Ein dicker Brocken für Goslar

Keine Bedrohung mehr, ein marode Kaserne. Auch in der Kaiserstadt am Harz feiert die Bundeswehr bald Zapfenstreich: Verteidigungsminister Struck zieht 1.170 Soldaten ab. Im Ort herrschen Entsetzen, Ratlosigkeit – aber auch Hoffnung

aus Goslarvon Kai Schöneberg

Die Zukunft von Goslar hat braune Schwingen, eine gelbe Krone und echt flauschiges Fell. „Nicht so kirmesmäßig wie der alte“, quietschgelbe Adler komme der neue Kuschelvogel daher, den Besucher bald als Erinnerung aus der über 1.000 Jahre alten „Kaiserstadt“ am Rand des Harzes mitnehmen können, sagt Goslars oberster Marketingchef Michael Bitter. Und dass die Entscheidung aus Berlin eigentlich gar kein Malheur, sondern eine „Chance für Goslar“ sei. „Ich habe ja was gegen diese Rückspiegel-Nostalgiker“, meint Bitter mit Emphase. Und macht Hoffnung: Allein der Verkauf von Merchandising-Artikeln wie Goslar-Handtüchern und -Tassen sei ja „in diesem Jahr um 111 Prozent gestiegen“.

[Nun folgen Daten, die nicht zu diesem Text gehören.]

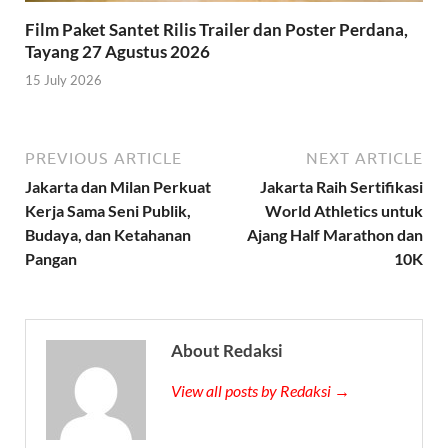
Film Paket Santet Rilis Trailer dan Poster Perdana,
Tayang 27 Agustus 2026
15 July 2026
PREVIOUS ARTICLE
NEXT ARTICLE
Jakarta dan Milan Perkuat
Jakarta Raih Sertifikasi
Kerja Sama Seni Publik,
World Athletics untuk
Budaya, dan Ketahanan
Ajang Half Marathon dan
Pangan
10K
About Redaksi
View all posts by Redaksi →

Um genau hundert Prozent sinken wird dagegen die Zahl der Soldaten im Goslarer Luftwaffenausbildungsregiment. Im „Stationierungskonzept“ von Verteidigungsminister Peter Struck (SPD) kommt der Fliegerhorst mit seinen 1.170 Dienststellen nicht mehr vor. Damit verliert der Bundeswehrstandort so viele Soldaten und Zivilbedienstete wie keine andere der 14 von Schließung betroffenen Kasernen in Niedersachsen. Vom Harzer Brocken lauscht die Stasi nicht mehr gen Westen, die Bedrohung aus dem früher 20 Kilometer entfernten Ostblock ist passé. Zudem würde die dringend nötige Renovierung der Kasernengemäuer aus den 30er Jahren Millionen verschlingen.

Goslar, die Fachwerkhäuschenstadt mit Unesco-Weltkulturerbe, das klingt nach Bundeskegelbahn, Jagdbedarf und Hirschgeweihlampen. 280.000 Übernachtungen wurden im vergangenen Jahr gezählt. Gäste sind vor allem Senioren, Tendenz fallend. Noch mehr Entmutigendes: 12,6 Prozent Arbeitslose, jeder zehnte Laden in der malerischen Innenstadt steht leer. Die Zahl der Einwohner ist in den letzten 30 Jahren um ein Fünftel auf 43.000 gefallen. Der Abzug der Soldaten dürfte dem Städtchen Kaufkraftverluste in Höhe von etwa sieben Millionen Euro im Jahr bescheren. Die Entscheidung aus Berlin sei nicht überraschend gekommen, aber „niemand hat hier laut hurra geschrien“, sagt Klaus Germer, Vertreter des Oberbürgermeisters. Erst mal sei jetzt die Bundeswehr gefragt, was sie mit ihrem Areal vorhabe. Dann, so Gerner, stehe eine „riesige Aufgabe der Stadtentwicklung“ bevor.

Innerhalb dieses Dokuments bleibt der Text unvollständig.